Wenn eine aktive SoSafe-Lizenz vorliegt, öffnet sich ein neues Dialogfenster.
Hier werden Informationen zum Header der E-Mail angezeigt. Der Header wird direkt vom Exchange-Server abgerufen und enthält Informationen wie den Betreff und den Absender. Außerdem werden Informationen zum Inhalt der E-Mail und zu möglichen Anhängen angezeigt.
Mithilfe dieser Informationen können Sie nun entscheiden, ob Sie die Mail melden wollen.
Wenn Sie sich entscheiden, die E-Mail zu melden, hängt der restliche Meldeprozess davon ab, ob es sich um einen simulierten Phishing-Versuch handelt oder um eine “echte” verdächtige E-Mail.
Simulierte E-Mail
Wenn Sie eine E-Mail melden, die Teil des Phishing-Trainings ist, bekommen Sie direkt positives Feedback, dass Sie die E-Mail korrekt identifiziert haben. Jede simulierte E-Mail hat einen einzigartigen und anonymen Zuordnungscode, der die E-Mail SoSafe zuordnet. Wenn sie mit dem Button eine E-Mail melden, wird dieser Code an die API von SoSafe (https://api.sosafe.de) geschickt. So kann nicht nur die Authentizität der E-Mail überprüft werden - auch die Melderate in den Analytics im SoSafe Manager kann so berechnet werden. Nach dem Melden einer solchen E-Mail schließt sich das Fenster des Buttons und die E-Mail wird automatisch aus Ihrem Posteingang entfernt.
Verdächtige E-Mail
Falls die gemeldete E-Mail nicht von SoSafe verschickt wurde, wird ein anderes Vorgehen ausgelöst. Der Button erstellt auf dem Exchange-Server eine neue E-Mail, die den Inhalt der verdächtigen E-Mail (Header, Body und Anhänge) als Anhänge enthält. Diese Informationen werden dann an Ihr SOC-Team verschickt. Dies geschieht mithilfe der Exchange GraphAPI, der REST API (von Microsoft mittlerweile als veraltet designiert) oder über EWS. Nach dem Melden wird die verdächtige E-Mail in Ihrem Posteingang über die jeweilige API gelöscht.

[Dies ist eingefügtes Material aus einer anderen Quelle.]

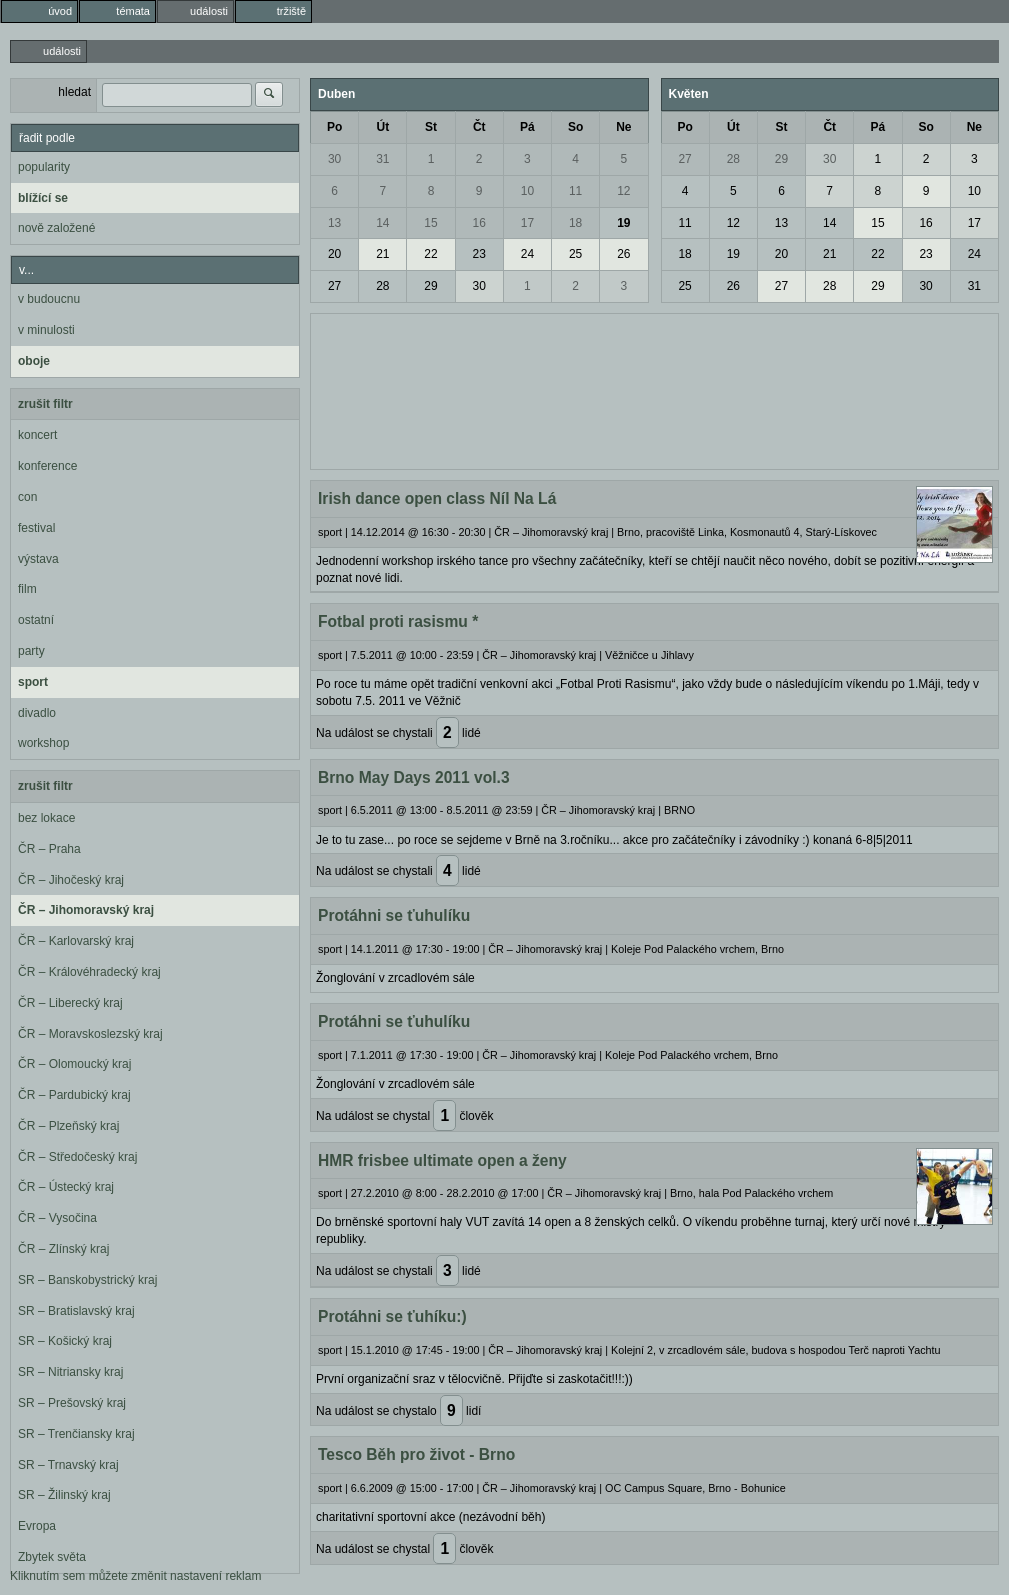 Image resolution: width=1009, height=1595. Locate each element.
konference (47, 466)
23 (479, 254)
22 (430, 254)
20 (334, 254)
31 (382, 159)
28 (382, 286)
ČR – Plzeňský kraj (68, 1126)
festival (36, 528)
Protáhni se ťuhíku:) (392, 1316)
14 (382, 223)
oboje (34, 361)
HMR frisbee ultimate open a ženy (442, 1160)
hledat (74, 92)
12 (623, 191)
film (27, 589)
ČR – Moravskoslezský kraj (90, 1034)
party (31, 651)
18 (575, 223)
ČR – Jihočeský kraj (71, 880)
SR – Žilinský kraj (64, 1495)
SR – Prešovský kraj (72, 1403)
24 (527, 254)
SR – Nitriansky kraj (70, 1372)
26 (623, 254)
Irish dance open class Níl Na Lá (437, 498)
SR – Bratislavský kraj (76, 1311)
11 (575, 191)
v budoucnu (49, 299)
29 (430, 286)
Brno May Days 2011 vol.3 (414, 777)
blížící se (43, 198)
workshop (43, 743)
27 (334, 286)
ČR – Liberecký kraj (70, 1003)
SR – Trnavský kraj (68, 1465)
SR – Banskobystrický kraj (87, 1280)
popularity (44, 167)
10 (527, 191)
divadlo (37, 713)
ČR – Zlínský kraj (63, 1249)
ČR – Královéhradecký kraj (89, 972)
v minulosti (46, 330)
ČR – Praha (49, 849)
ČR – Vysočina (57, 1218)
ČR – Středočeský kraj (77, 1157)
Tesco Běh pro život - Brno (416, 1454)
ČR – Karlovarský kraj (76, 941)
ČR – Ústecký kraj (66, 1187)
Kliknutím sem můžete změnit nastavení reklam (135, 1576)
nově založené (56, 228)
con (27, 497)
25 (575, 254)
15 (430, 223)
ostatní (36, 620)
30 (334, 159)
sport (33, 682)
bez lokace (46, 818)
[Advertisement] (654, 389)
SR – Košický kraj (65, 1341)
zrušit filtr (45, 404)
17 (527, 223)
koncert (37, 435)
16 (479, 223)
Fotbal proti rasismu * (398, 621)
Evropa (37, 1526)
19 (623, 223)
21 (382, 254)
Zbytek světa (52, 1557)
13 (334, 223)
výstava (38, 559)
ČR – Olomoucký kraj (74, 1064)
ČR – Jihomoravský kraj (86, 910)
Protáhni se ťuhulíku (394, 915)
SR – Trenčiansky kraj (76, 1434)
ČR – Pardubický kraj (74, 1095) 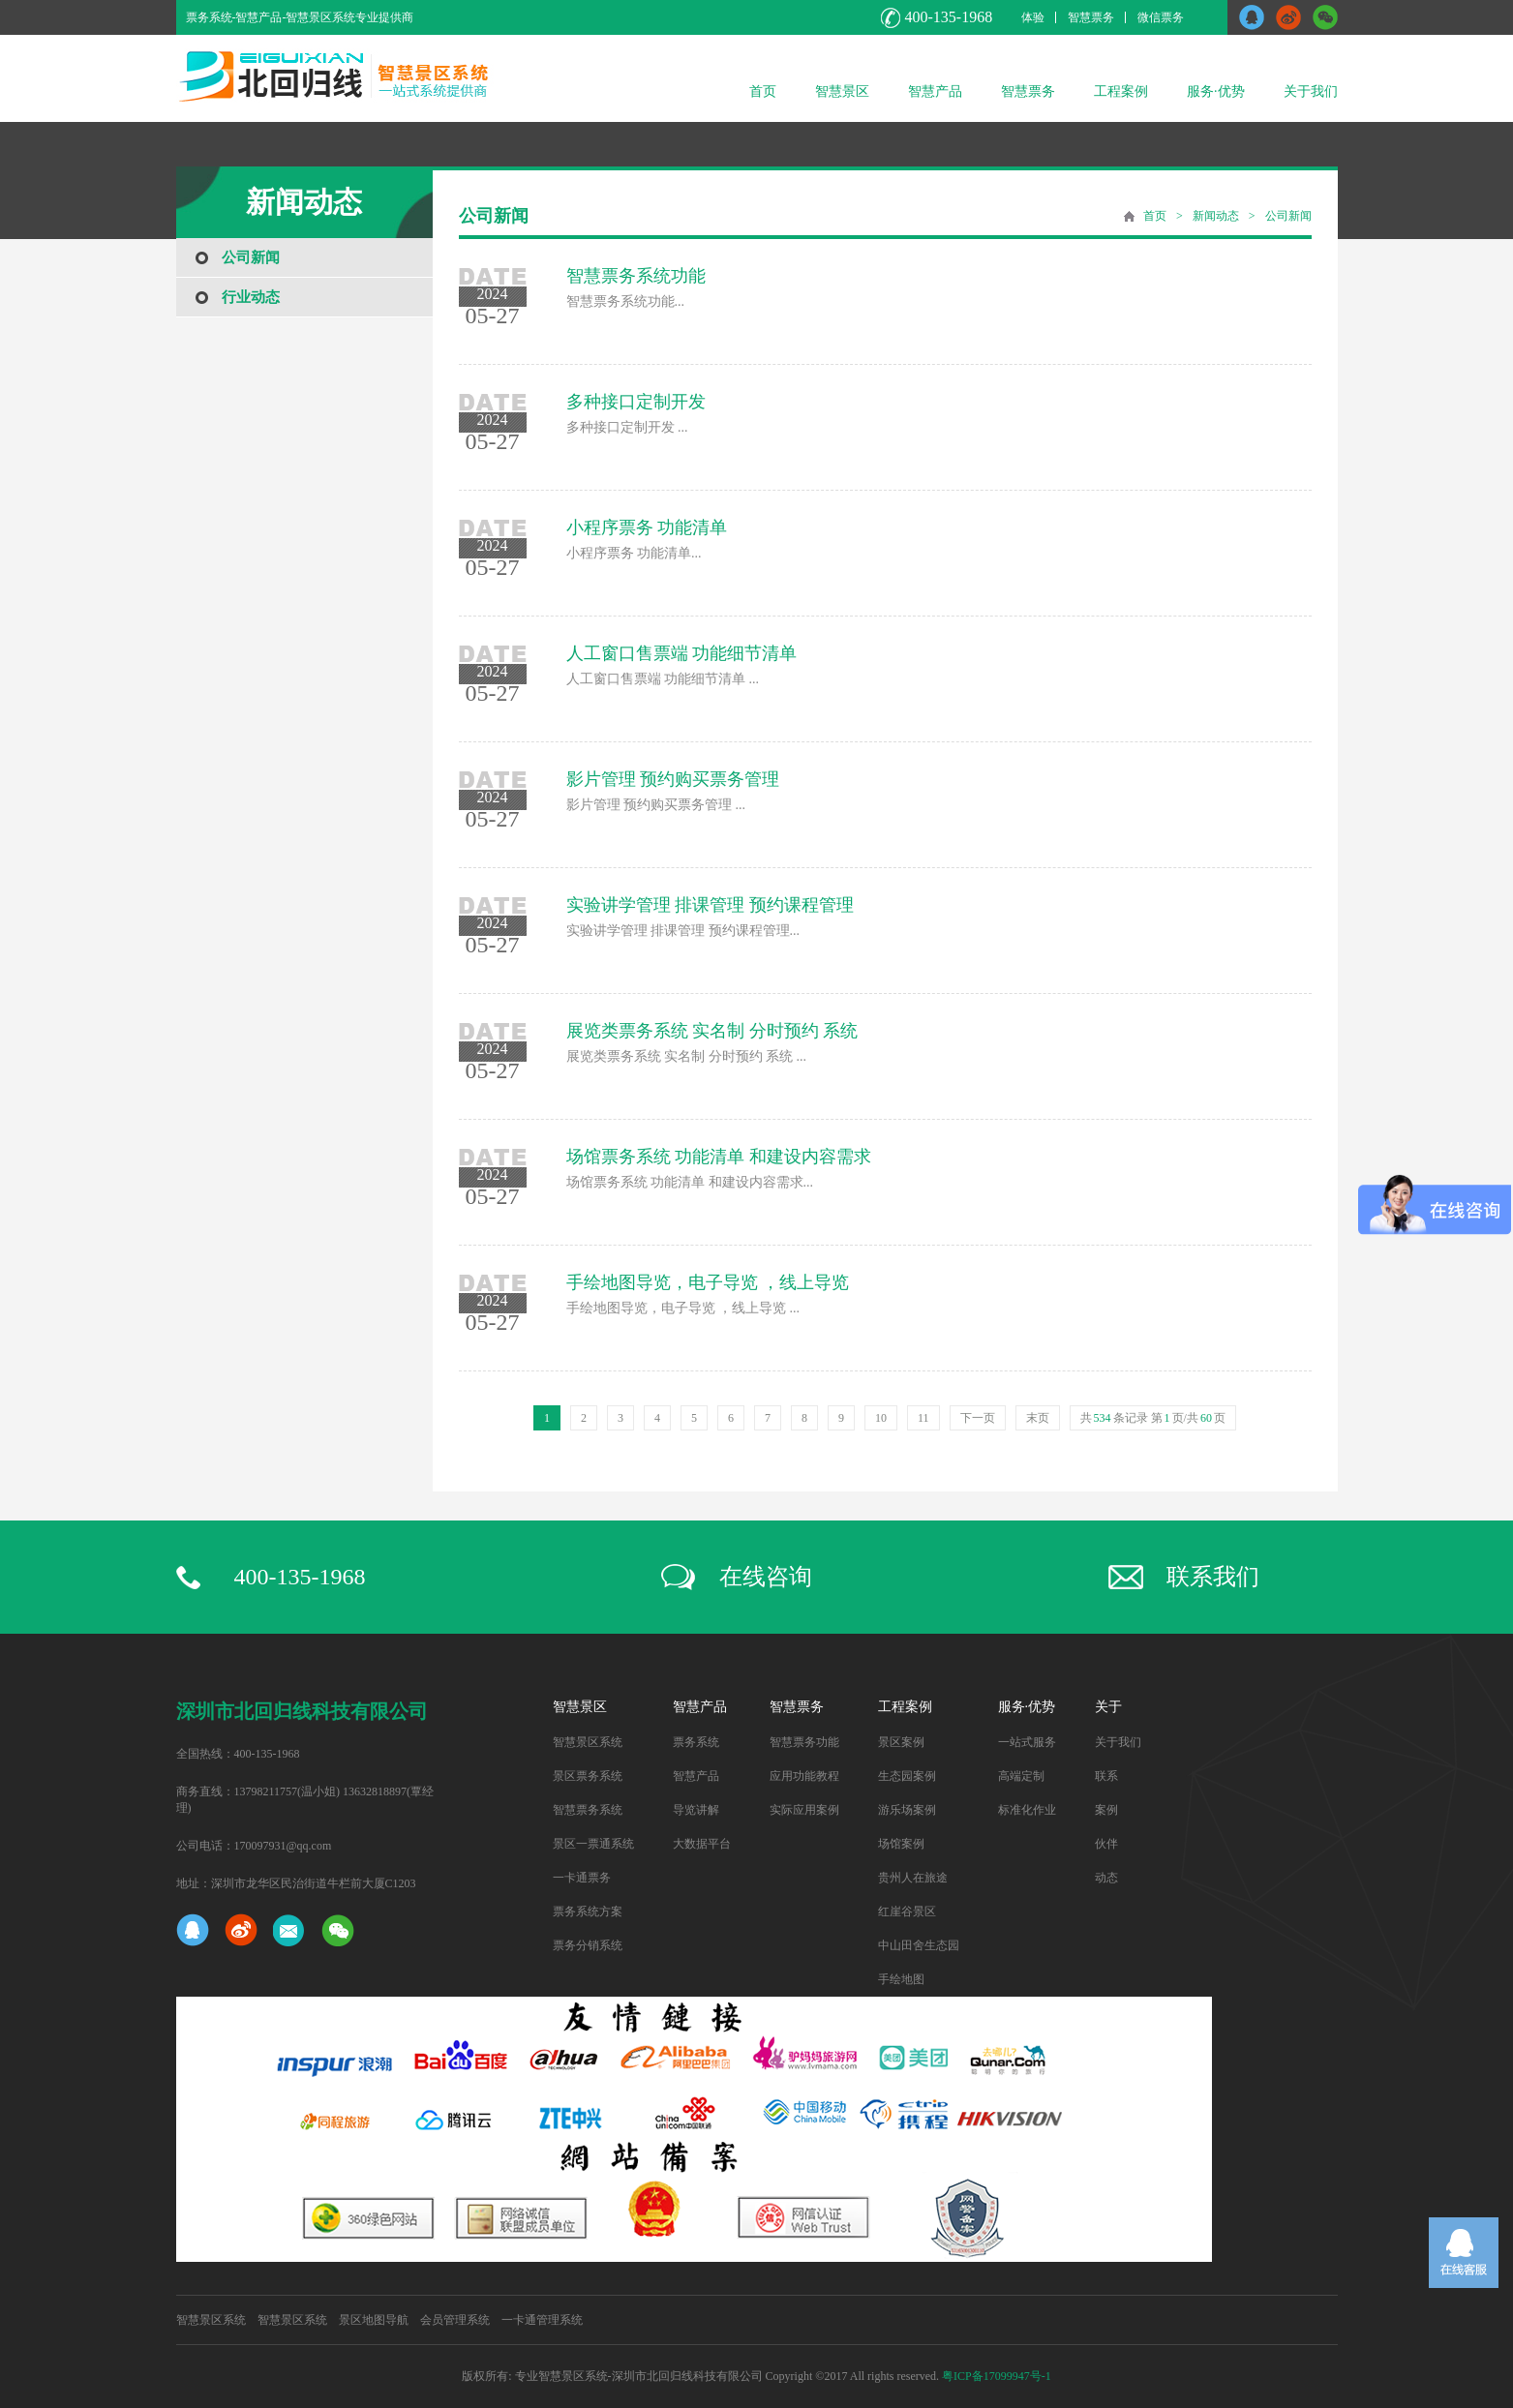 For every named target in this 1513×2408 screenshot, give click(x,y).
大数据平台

Die gesamte Verarbeitung findet in Ihrer Domäne statt. Die gemeldeten E-Mails werden zu keinem Zeitpunkt an SoSafe geschickt!
Weitere Details
Die folgenden Umgebungen werden unterstützt:
Microsoft 365 for Business / Microsoft 365 for Education
Exchange Server 2016, Version 15.1.544.27 (CU3) oder neuer
Außerdem sollten Sie eine Manifestdatei im XML-Format von uns erhalten haben, welche Sie für die Installation benötigen werden (sosafe-manifest.xml).
Der Phishing-Meldebutton kann in den folgenden E-Mailprogrammen genutzt werden:
Microsoft 365 Outlook Web Access (OWA)
Outlook for Office MSO
Outlook 2016 für Windows
Outlook 2016 für Mac
Outlook für iOS
Outlook für Android
Es muss sichergestellt sein, dass vom Mailprogramm ein Zugriff auf folgende URLs möglich ist und nicht durch z.B. eine Firewall blockiert wird:
https://sentry.sosafe.de 1
1 Diese URL ist empfohlen: Beim Auftreten von unerwarteten Fehlern werden Systeminformationen und Fehler-Logs an SoSafe-Server gesendet. Damit werden Fehler frühzeitig erkannt und behoben.